I have had one short story published in a multilingual publication during my tenure at Benedictine University, where I majored in Writing and Publishing with minors in Film Studies and Communication Arts.

Thank you for your time and consideration. I hope I'll have the opportunity to share the complete manuscript with you soon.

Sincerely,
R.P.


HERE COMES THE SUN

Road kill.

Does it exist in the sky? Because if it does, I think my plane just hit a deer. Or an elephant, not that they're necessarily road kill. Not in Chicago, anyways. But as my stomach flies into my throat and my white knuckled hands knead the arm rest, I'm convinced we hit something. And now, before I even get to experience my week of freedom in England, we're about to plummet towards the ground. And I don't want to die in Indiana, assuming of course that's what we're flying over right now. Indiana is just such a boring state filled with corn, casinos and firework vendors. Not that there's a right place for a plane to crash, although the survivors of Lost seemed to have had a fantastic time.

And why am I the only one freaking out? We hit bumps in the sky for freaks sake. And everyone around me is jabbering on about Teen Mom and prom and some show called 1000 Ways to Die. Ug, I don't need to think of a thousand ways to die since I'm currently living out the number one crappiest way to die: plane crash.

I shut my eyes, my eyelashes tickling my cheeks, and pray that this bird stays high in the sky. Because if this plane crashes, I am responsible for the escape door, or whatever the flight attendant called it during our little one-on-one chat before we took off.

5 comments:

Freya Morris said...

RP-

My initial thoughts are that your novel should start here:

"I shut my eyes, my eyelashes tickling my cheeks..."

It's much more of a hooking para and a fab one at that!

It's kind of similar with the query - you start a little late. You need to get right into it with the character first off - say...
"Natalie is a naive, shy *insert original descriptors here* on her way to London about to fall in love with the man of her dreams. Only, he has a girlfriend." - you get the gist. Just need to make it more original then what I've put. : )

I also think it would be great if you included the nickname in the query. Dying to know...

Anyhow, good luck - some great things in there. Just needs a little reordering.

Dana said...

This sounds like a great story and one that teen girls would enjoy reading.
You might consider shortening the long paragraph in your query. It reads a little long.
I definitely see your humor! I love your last line.
Congratulations on your short story publication! Good luck!

Escape Artist said...

You're sort of doubling up with the 'shed her naive skin' and 'abandon her shy exterior.' Don't think you need both.
You say this is an 'often humorous' piece of work. If that's the case, bring some of that into your query. I think it needs a bit more punch.

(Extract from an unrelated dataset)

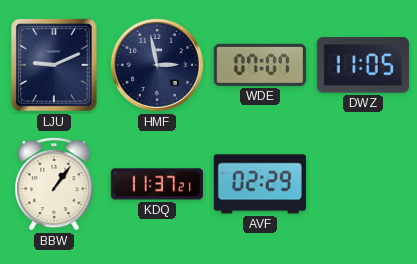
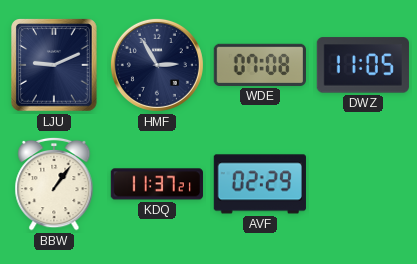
HMF: 2:58 -> 2:55
WDE: 07:07 -> 07:08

I like what you're trying to do with you London references, but is it the hook you need? Not sure.
I'd go for a punchy one liner right from the get go, then get into her conflict.

I hope this helps! : )

I liked your opening. Like the voice, but be careful that this scene doesn't take over, unless it's meant to.
Oh, and after reading this snippet, I'd love to hear a bit more of this voice in the query. I think that would really work! : )
Best of luck!

The Agent said...

Overall this is a nice query, but watch out for coy asides that aren't carried through (her nickname is referred to but not given, etc.).

The opening paragraphs didn't grab me as strongly, because her distress was not something I could really relate to. Since no one else is remotely alarmed, she's obviously over-dramatizing things, and since there is zero chance of an elephant or deer flying around the sky, there's definitely no way they could have hit one, and her speculating on this ends up feeling a bit juvenile. So the voice doesn't quite pull me in; you may want to consider polishing.

Also, for a fairly straightforward romance-abroad storyline, you may find that 69,000 words is longer than you need; I'd suggest trying to boil down any excess words bringing you closer to 60K.

Anonymous said...

Thanks everyone! For some reason, I'm having a hard time writing the query for this novel. It's haunting me in my sleep, I swear. And I changed the opening of the novel strictly for this contest from other feedback I received, and I know I don't like it. Oh well. I have a lot to work on this weekend. Thanks again!